(Saved entries)

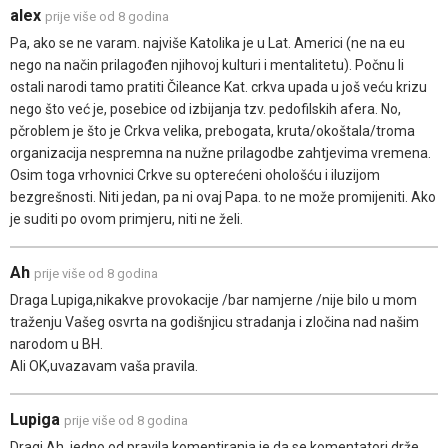
alex
prije više od 8 godina
Pa, ako se ne varam. najviše Katolika je u Lat. Americi (ne na eu
nego na način prilagođen njihovoj kulturi i mentalitetu). Počnu li
ostali narodi tamo pratiti Čileance Kat. crkva upada u još veću krizu
nego što već je, posebice od izbijanja tzv. pedofilskih afera. No,
pčroblem je što je Crkva velika, prebogata, kruta/okoštala/troma
organizacija nespremna na nužne prilagodbe zahtjevima vremena.
Osim toga vrhovnici Crkve su opterećeni ohološću i iluzijom
bezgrešnosti. Niti jedan, pa ni ovaj Papa. to ne može promijeniti. Ako
je suditi po ovom primjeru, niti ne želi.
Ah
prije više od 8 godina
Draga Lupiga,nikakve provokacije /bar namjerne /nije bilo u mom
traženju Vašeg osvrta na godišnjicu stradanja i zločina nad našim
narodom u BH.
Ali OK,uvazavam vaša pravila.
Lupiga
prije više od 8 godina
Dragi Ah, jedno od pravila komentiranja je da se komentatori drže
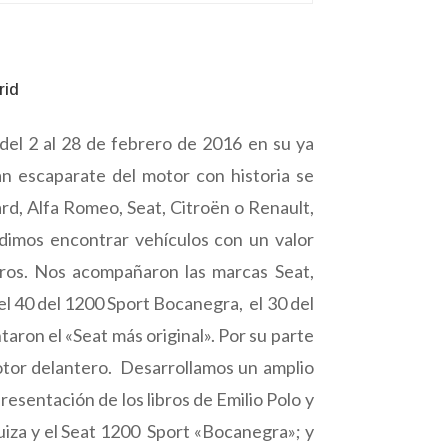
rid
 del 2 al 28 de febrero de 2016 en su ya
an escaparate del motor con historia se
d, Alfa Romeo, Seat, Citroën o Renault,
dimos encontrar vehículos con un valor
uros. Nos acompañaron las marcas Seat,
l 40 del 1200 Sport Bocanegra, el 30 del
taron el «Seat más original». Por su parte
motor delantero. Desarrollamos un amplio
esentación de los libros de Emilio Polo y
uiza y el Seat 1200 Sport «Bocanegra»; y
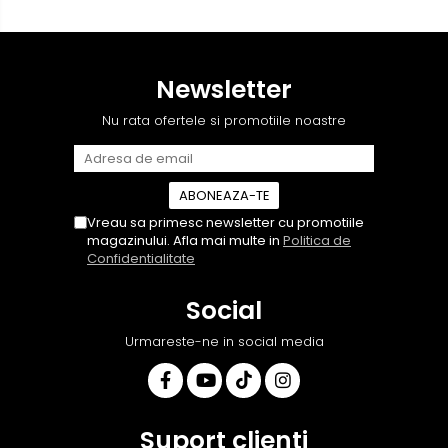
Autodrop, care a fost foarte
deși i-am deranjat în
prietenoasa si dispusa sa
repetate rânduri. Foarte
ajute. M-a indrumat pas cu
serviabili, livrare rapidă,
pas si mi-a atras atentia ca
suport tehnic, totul
Newsletter
nu era conectat cablul de
impecabil, o să revin la ei și
video de la camera OE...
pentru vi...
Nu rata ofertele si promotiile noastre
Vreau sa primesc newsletter cu promotiile
magazinului. Afla mai multe in
Politica de
Confidentialitate
Social
Urmareste-ne in social media
Suport clienti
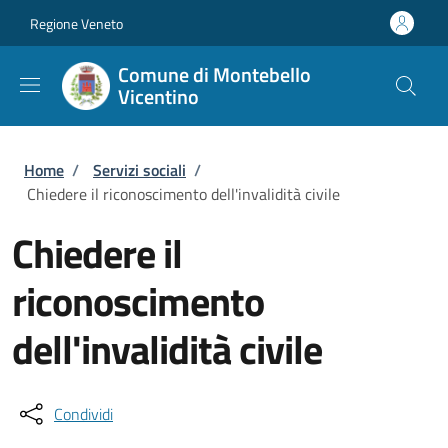
Salta al contenuto principale
Skip to footer content
Regione Veneto
Comune di Montebello
Vicentino
Briciole di pane
Home
/
Servizi sociali
/
Chiedere il riconoscimento dell'invalidità civile
Chiedere il
riconoscimento
dell'invalidità civile
Condividi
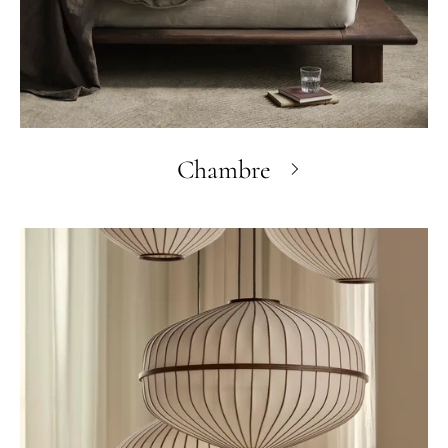
Chambre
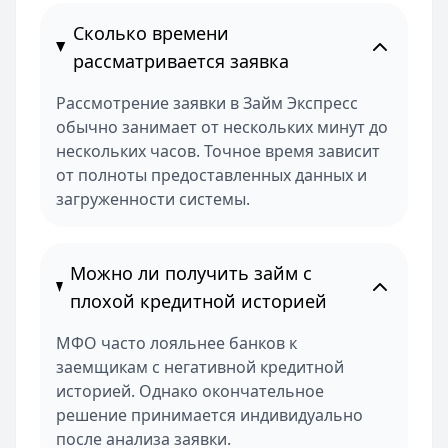
Сколько времени
рассматривается заявка
Рассмотрение заявки в Займ Экспресс
обычно занимает от нескольких минут до
нескольких часов. Точное время зависит
от полноты предоставленных данных и
загруженности системы.
Можно ли получить займ с
плохой кредитной историей
МФО часто лояльнее банков к
заемщикам с негативной кредитной
историей. Однако окончательное
решение принимается индивидуально
после анализа заявки.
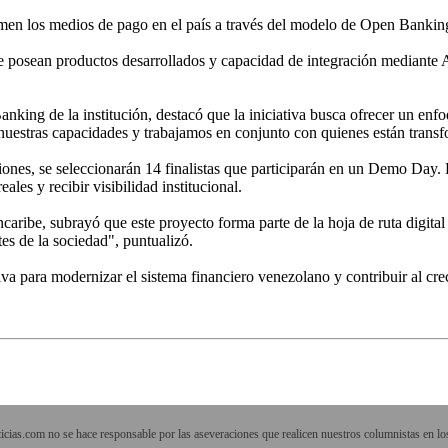
ormen los medios de pago en el país a través del modelo de Open Bankin
ue posean productos desarrollados y capacidad de integración mediante 
ing de la institución, destacó que la iniciativa busca ofrecer un enfo
uestras capacidades y trabajamos en conjunto con quienes están trans
ones, se seleccionarán 14 finalistas que participarán en un Demo Day. L
ales y recibir visibilidad institucional.
aribe, subrayó que este proyecto forma parte de la hoja de ruta digital 
es de la sociedad", puntualizó.
iva para modernizar el sistema financiero venezolano y contribuir al c
cias.com no se hace responsable por las aseveraciones que realicen nuestros columnistas en los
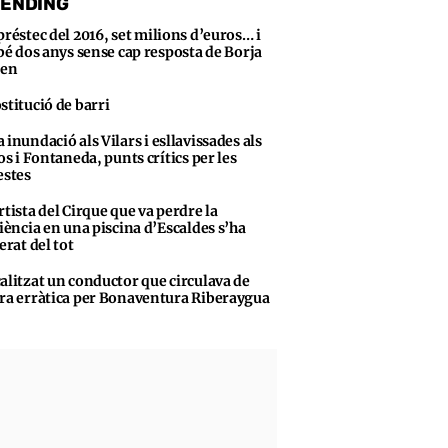
ENDING
préstec del 2016, set milions d’euros… i
bé dos anys sense cap resposta de Borja
sen
stitució de barri
 inundació als Vilars i esllavissades als
s i Fontaneda, punts crítics per les
stes
rtista del Cirque que va perdre la
iència en una piscina d’Escaldes s’ha
erat del tot
alitzat un conductor que circulava de
a erràtica per Bonaventura Riberaygua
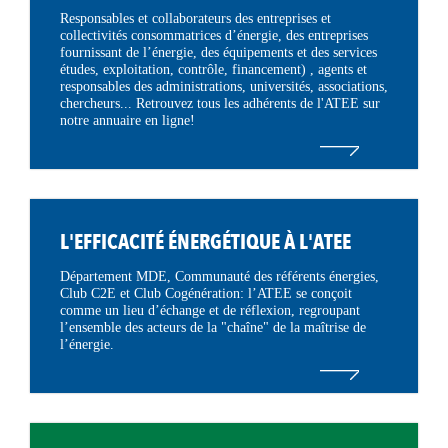
Responsables et collaborateurs des entreprises et
collectivités consommatrices d’énergie, des entreprises
fournissant de l’énergie, des équipements et des services
études, exploitation, contrôle, financement) , agents et
responsables des administrations, universités, associations,
chercheurs... Retrouvez tous les adhérents de l'ATEE sur
notre annuaire en ligne!
L'EFFICACITÉ ÉNERGÉTIQUE À L'ATEE
Département MDE, Communauté des référents énergies,
Club C2E et Club Cogénération: l’ATEE se conçoit
comme un lieu d’échange et de réflexion, regroupant
l’ensemble des acteurs de la "chaîne" de la maîtrise de
l’énergie.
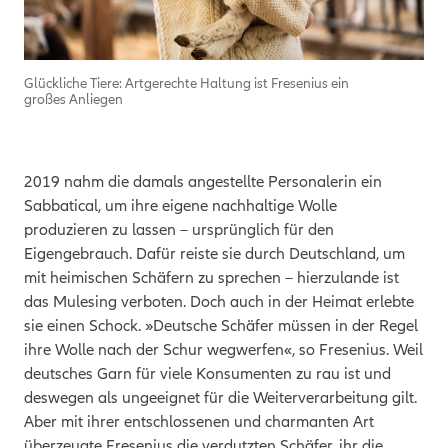
Glückliche Tiere: Artgerechte Haltung ist Fresenius ein
großes Anliegen
2019 nahm die damals angestellte Personalerin ein
Sabbatical, um ihre eigene nachhaltige Wolle
produzieren zu lassen – ursprünglich für den
Eigengebrauch. Dafür reiste sie durch Deutschland, um
mit heimischen Schäfern zu sprechen – hierzulande ist
das Mulesing verboten. Doch auch in der Heimat erlebte
sie einen Schock. »Deutsche Schäfer müssen in der Regel
ihre Wolle nach der Schur wegwerfen«, so Fresenius. Weil
deutsches Garn für viele Konsumenten zu rau ist und
deswegen als ungeeignet für die Weiterverarbeitung gilt.
Aber mit ihrer entschlossenen und charmanten Art
überzeugte Fresenius die verdutzten Schäfer, ihr die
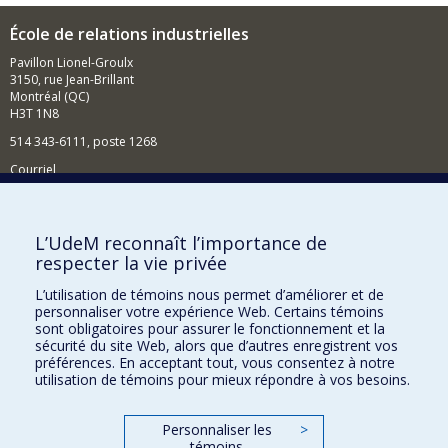
École de relations industrielles
Pavillon Lionel-Groulx
3150, rue Jean-Brillant
Montréal (QC)
H3T 1N8
514 343-6111, poste 1268
Courriel
Nouvelles et événements
Comment soutenir l'École?
L’UdeM reconnaît l’importance de
respecter la vie privée
BESOIN D'AIDE?
L’utilisation de témoins nous permet d’améliorer et de
Plan du site
personnaliser votre expérience Web. Certains témoins
Signaler une erreur
sont obligatoires pour assurer le fonctionnement et la
sécurité du site Web, alors que d’autres enregistrent vos
Accessibilité
préférences. En acceptant tout, vous consentez à notre
utilisation de témoins pour mieux répondre à vos besoins.
FACULTÉ DES ARTS ET DES SCIENCES
Nos départements et écoles
Personnaliser les
>
témoins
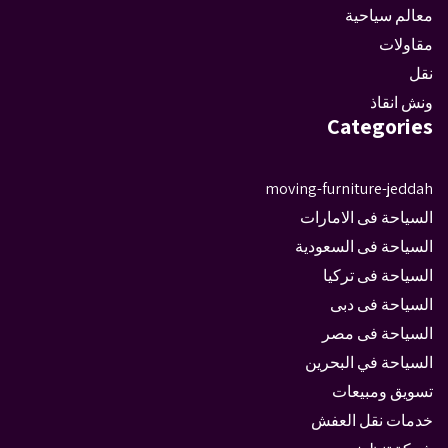
معالم سياحية
مقاولات
نقل
ونش انقاذ
Categories
moving-furniture-jeddah
السياحة فى الامارات
السياحة فى السعودية
السياحة فى تركيا
السياحة فى دبى
السياحة فى مصر
السياحة في البحرين
تسويق ومبيعات
خدمات نقل العفش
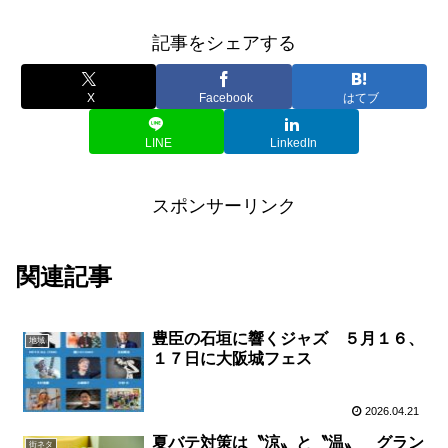
記事をシェアする
X
Facebook
はてブ
LINE
LinkedIn
スポンサーリンク
関連記事
豊臣の石垣に響くジャズ ５月１６、
地域
１７日に大阪城フェス
2026.04.21
夏バテ対策は〝涼〟と〝温〟 グラン
街ネタ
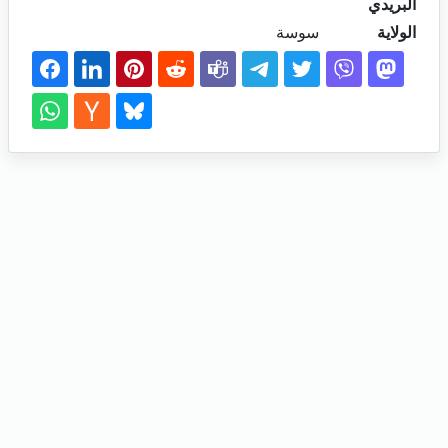
البريدي
الولاية
سوسة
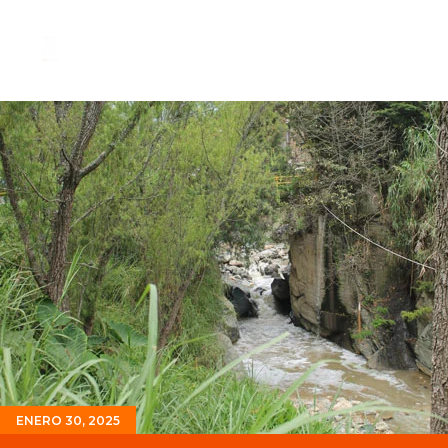
ENERO 30, 2025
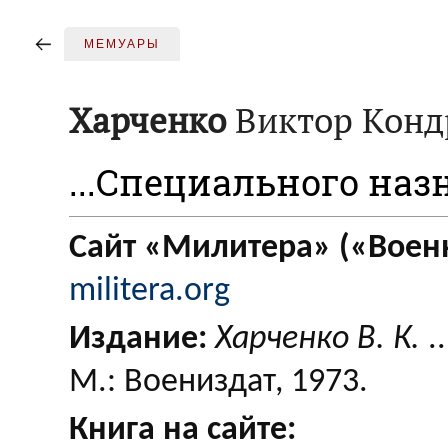
МЕМУАРЫ
Харченко
Виктор Конд
...Специального на
Сайт «Милитера» («Военн
militera.org
Издание:
Харченко В. К.
.
М.: Воениздат, 1973.
Книга на сайте:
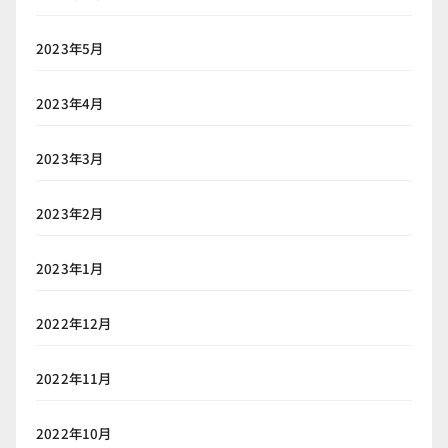
2023年5月
2023年4月
2023年3月
2023年2月
2023年1月
2022年12月
2022年11月
2022年10月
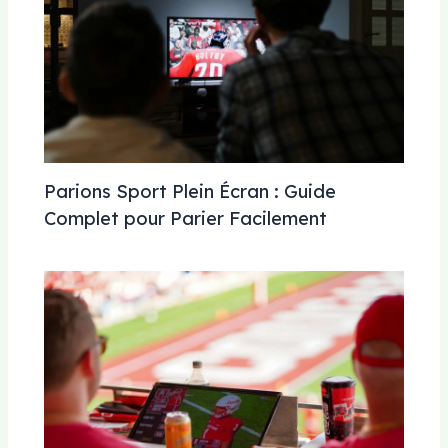
Parions Sport Plein Écran : Guide
Complet pour Parier Facilement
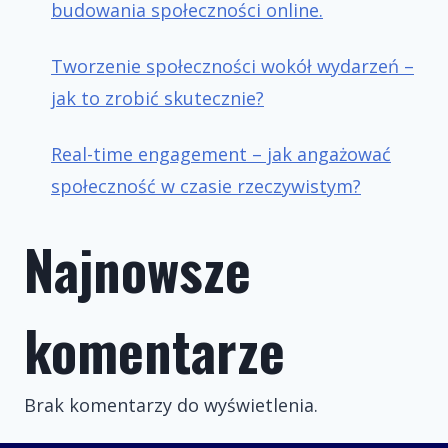
budowania społeczności online.
Tworzenie społeczności wokół wydarzeń –
jak to zrobić skutecznie?
Real-time engagement – jak angażować
społeczność w czasie rzeczywistym?
Najnowsze
komentarze
Brak komentarzy do wyświetlenia.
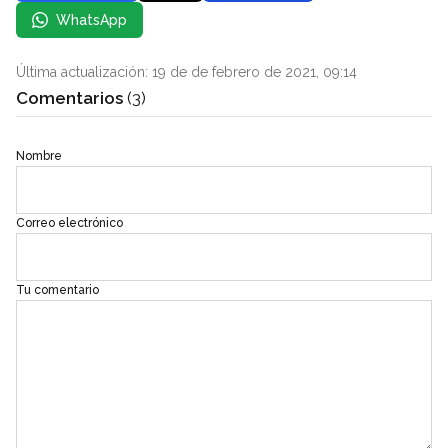
WhatsApp
Última actualización: 19 de de febrero de 2021, 09:14
Comentarios
(3)
Nombre
Correo electrónico
Tu comentario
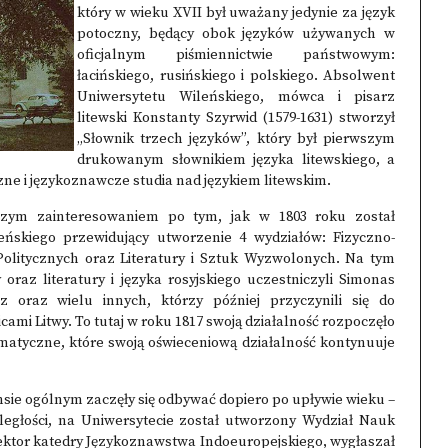
który w wieku XVII był uważany jedynie za język
potoczny, będący obok języków używanych w
oficjalnym piśmiennictwie państwowym:
łacińskiego, rusińskiego i polskiego. Absolwent
Uniwersytetu Wileńskiego, mówca i pisarz
litewski Konstanty Szyrwid (1579-1631) stworzył
„Słownik trzech języków”, który był pierwszym
drukowanym słownikiem języka litewskiego, a
ne i językoznawcze studia nad językiem litewskim.
ększym zainteresowaniem po tym, jak w 1803 roku został
eńskiego przewidujący utworzenie 4 wydziałów: Fizyczno-
litycznych oraz Literatury i Sztuk Wyzwolonych. Na tym
y oraz literatury i języka rosyjskiego uczestniczyli Simonas
 oraz wielu innych, którzy później przyczynili się do
ami Litwy. To tutaj w roku 1817 swoją działalność rozpoczęło
matyczne, które swoją oświeceniową działalność kontynuuje
 sensie ogólnym zaczęły się odbywać dopiero po upływie wieku –
ległości, na Uniwersytecie został utworzony Wydział Nauk
ektor katedry Językoznawstwa Indoeuropejskiego, wygłaszał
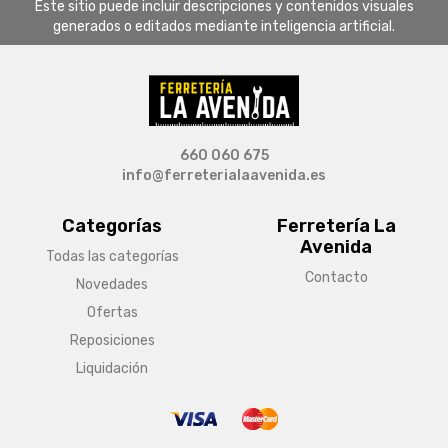
Este sitio puede incluir descripciones y contenidos visuales
generados o editados mediante inteligencia artificial.
660 060 675
info@ferreterialaavenida.es
Categorías
Ferretería La
Avenida
Todas las categorías
Contacto
Novedades
Ofertas
Reposiciones
Liquidación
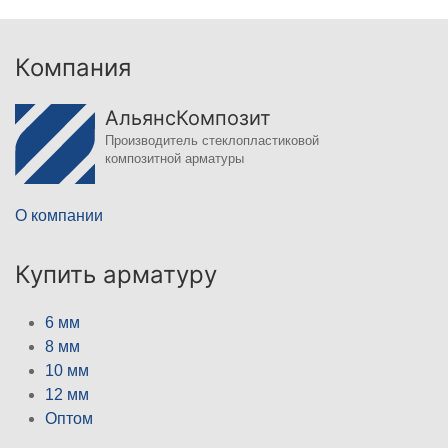
Компания
АльянсКомпозит
Производитель стеклопластиковой
композитной арматуры
О компании
Купить арматуру
6 мм
8 мм
10 мм
12 мм
Оптом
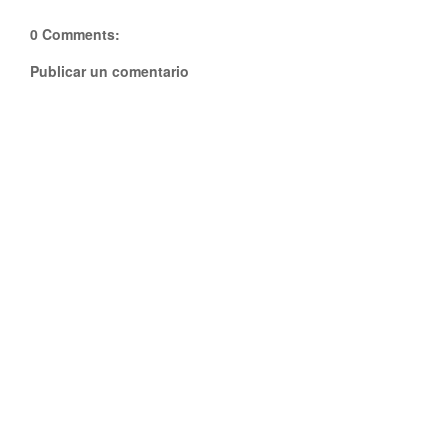
0 Comments:
Publicar un comentario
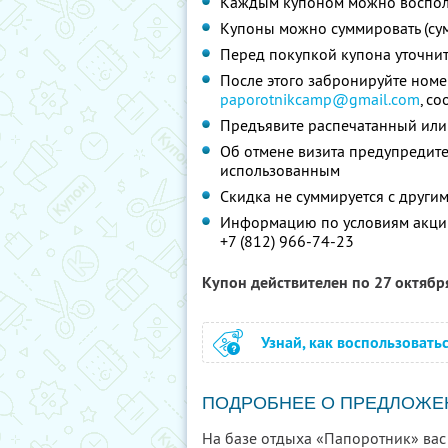
Каждым купоном можно восполь
Купоны можно суммировать (су
Перед покупкой купона уточни
После этого забронируйте номе
paporotnikcamp@gmail.com
, с
Предъявите распечатанный или
Об отмене визита предупредите 
использованным
Скидка не суммируется с друг
Информацию по условиям акции
+7 (812) 966-74-23
Купон действителен по 27 октяб
Узнай, как воспользовать
ПОДРОБНЕЕ О ПРЕДЛОЖЕ
На базе отдыха «Папоротник» вас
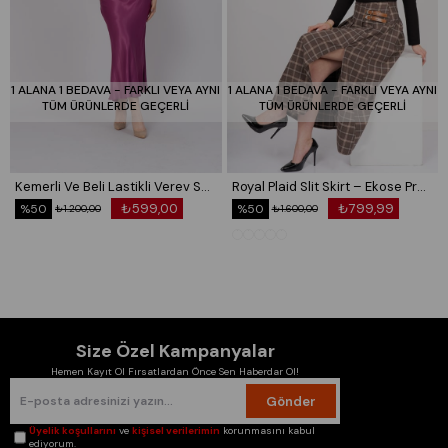
1 ALANA 1 BEDAVA - FARKLI VEYA AYNI
1 ALANA 1 BEDAVA - FARKLI VEYA AYNI
TÜM ÜRÜNLERDE GEÇERLİ
TÜM ÜRÜNLERDE GEÇERLİ
Kemerli Ve Beli Lastikli Verev Saten Etek 6791
Royal Plaid Slit Skirt – Ekose Premium Maxi Etek 6831
₺599,00
₺799,99
%50
%50
₺1.200,00
₺1.600,00
Size Özel Kampanyalar
Hemen Kayıt Ol Fırsatlardan Önce Sen Haberdar Ol!
Gönder
Üyelik koşullarını
ve
kişisel verilerimin
korunmasını kabul
ediyorum.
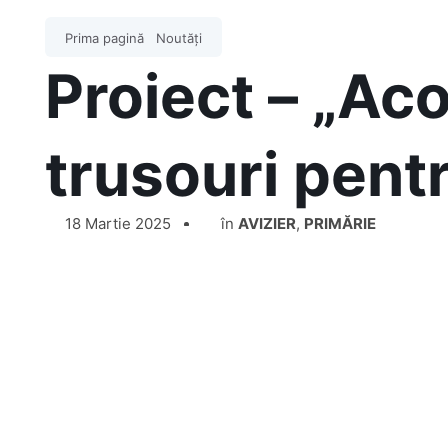
Prima pagină
Noutăți
Proiect – „Ac
trusouri pent
18 Martie 2025
în
AVIZIER
,
PRIMĂRIE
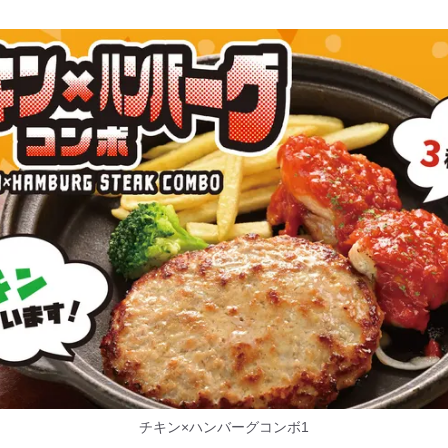
チキン×ハンバーグコンボ1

• _TASK TO COMPLETE_
Will you return exactly the lines above from the one with "prietenoasa si dispusa sa" down to the one with "Vreau sa primesc newsletter cu promotiile", counting both as part of the range?

• _RESULT BELOW_
prietenoasa si dispusa sa
repetate rânduri. Foarte
ajute. M-a indrumat pas cu
serviabili, livrare rapidă,
pas si mi-a atras atentia ca
suport tehnic, totul
Newsletter
nu era conectat cablul de
impecabil, o să revin la ei și
video de la camera OE...
pentru vi...
Nu rata ofertele si promotiile noastre
Vreau sa primesc newsletter cu promotiile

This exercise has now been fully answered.